Acesso a porta principal do nosso Enquanto isto, a Gabi foi apresentada aos “sanitários”. O banheiro era um espaço feito também com restos de materiais e mal dava para ficar de pé dentro do espaço. E a privada…. ah a privada!!! A privada não existia! Era um balde branco de cloro, aqueles de 20 litros, que recebia camadas de material “orgânico” e pó de serragem. No popular? Cocô e pó de madeira, cocô e pó de madeira! Banho? Não chegamos nem a ver, mas a Stephanie, após mostrar a privada 5 estrelas, apontou para outro barraco, riu, e disse que havia um chuveiro improvisado! Já imaginamos o improviso do improviso! Imaginou? Ah, o balde estava cheio de sangue! Argh!

Fomos dormir. Ao organizar as coisas na barraca sentimos falta do celular. Procurei em todos os lugares. Reviramos as mochilas e nada! Ou seja, eu tinha esquecido o aparelho no carro do taxista. Este foi o evento que desencadeou em mais inúmeras situações naquela cidade perdida. O que nos restava era fazer uma busca no dia seguinte.

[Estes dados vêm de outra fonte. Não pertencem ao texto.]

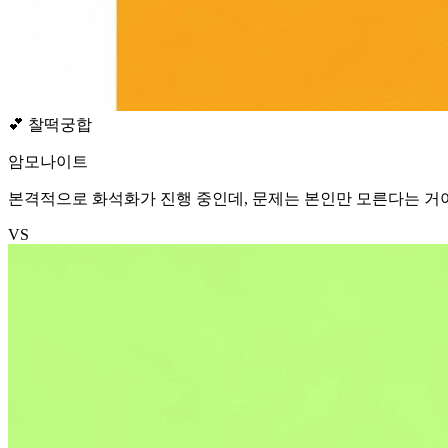
💕
찰떡궁합
암모나이트
본격적으로 화석화가 진행 중인데, 문제는 본인만 모른다는 거야. 
VS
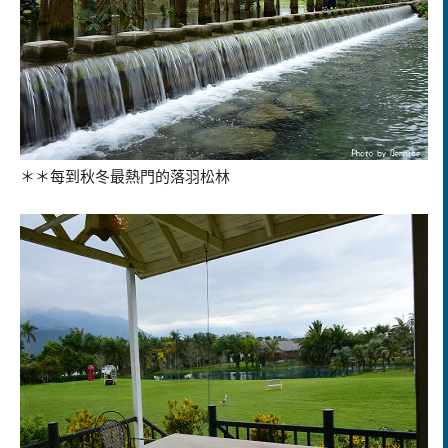
＊＊每到秋冬最熱門的落羽松林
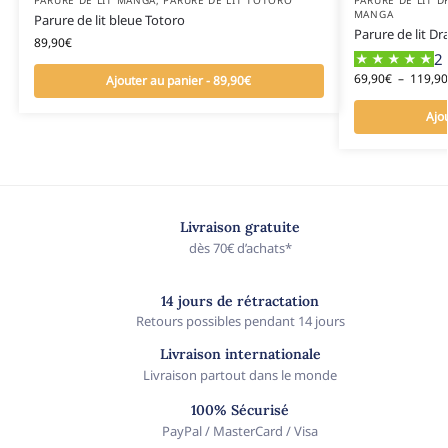
PARURE DE LIT MANGA
,
PARURE DE LIT TOTORO
PARURE DE LIT D
MANGA
Parure de lit bleue Totoro
Parure de lit Dr
89,90
€
2 
69,90
€
–
119,90
Ajouter au panier - 89,90€
Ajo
Livraison gratuite
dès 70€ d’achats*
14 jours de rétractation
Retours possibles pendant 14 jours
Livraison internationale
Livraison partout dans le monde
100% Sécurisé
PayPal / MasterCard / Visa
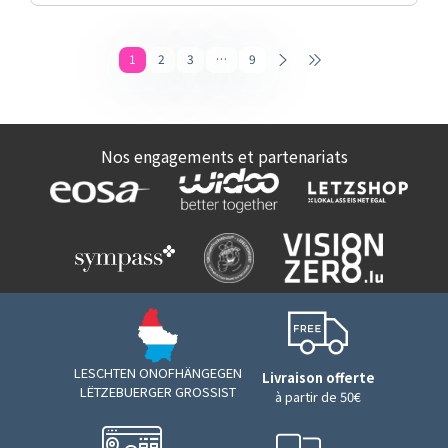
1
2
3
…
9
Nos engagements et partenariats
LESCHTEN ONOFHÄNGEGEN
Livraison offerte
LËTZEBUERGER GROSSIST
à partir de 50€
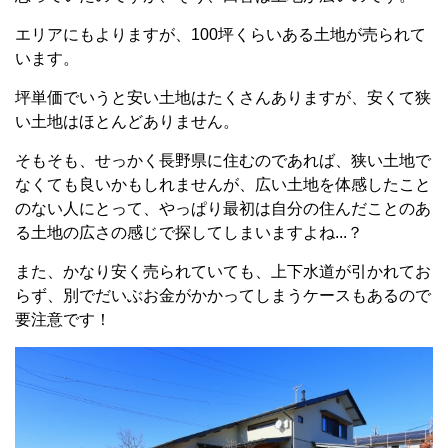
エリアにもよりますが、100坪くらいある土地が売られて
います。
坪単価でいうと安い土地はたくさんありますが、安くて狭
い土地はほとんどありません。
そもそも、せっかく長野県に住むのであれば、狭い土地で
なくても良いかもしれませんが、広い土地を体感したこと
のない人にとって、やっぱり最初は自分の住んだことのあ
る土地の広さの感じで探してしまいますよね...？
また、かなり安く売られていても、上下水道が引かれてお
らず、別でだいぶお金がかかってしまうケースもあるので
要注意です！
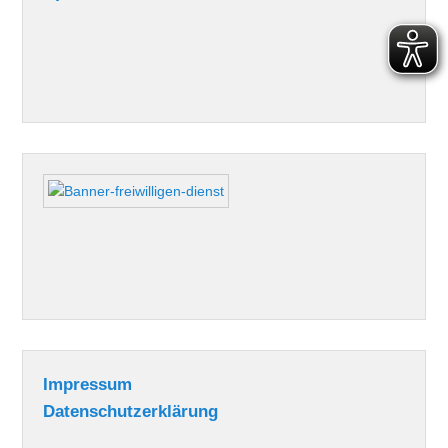
Impressum
Datenschutzerklärung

A noite foi um pesadelo para mim. Tirei as roupas e me enfiei dentro do saco de dormir. Coloquei a faca ao meu lado, já fora da bainha, e fiquei a noite inteira criando cenas de invasão em nossa barraca, criando estratégias de defesa e planos mortais de contra-ataques. Que noite infernal!

Já para a Gabi, o pesadelo foi real! Após ter sido alvejada pelos reflexos da alimentação mexicana, passou uma noite de rei… com o trono improvisado! A cada momento de cólica, ela suava gelado, sem saber se o pior era a dor ou a necessidade de entrar na espelunca sangrenta! Adicionalmente, tinham os infernais pernilongos, que estavam todos reunidos fora da barraca a nossa espera!

No final da madrugada, comecei a escutar o despertar dos pintinhos. Depois, a galinha. Então acordaram os cachorros e, então, o casal. Nossa noite contou com poucas horas de sono. Noite longa! Durante um dos momentos que conversamos entre os inúmeros despertares, resolvemos não ficar mais nem um minuto por lá!

Acordamos! Demos de frente com a Stephanie. Disse a ela que a noite havia sido difícil e que precisava levar a Gabi a um hospital.

Tomamos um café da manhã com salada de frutas e começamos a saga em busca do celular.

Primeiro ligamos para nosso número, que chamou e caiu na caixa de mensagens. Então, ligamos ao taxista que prontamente disse que não estava com ele. Pedimos que ele nos buscasse para levar a Gabi ao hospital, mas recusou imediatamente justificando que estava muito longe. Achamos estranha a resposta tão imediata e a recusa pela corrida! Tentamos novamente ligar para nosso número, que já se encontrava desligado. Ligamos novamente ao taxista, que não mais respondia às chamadas.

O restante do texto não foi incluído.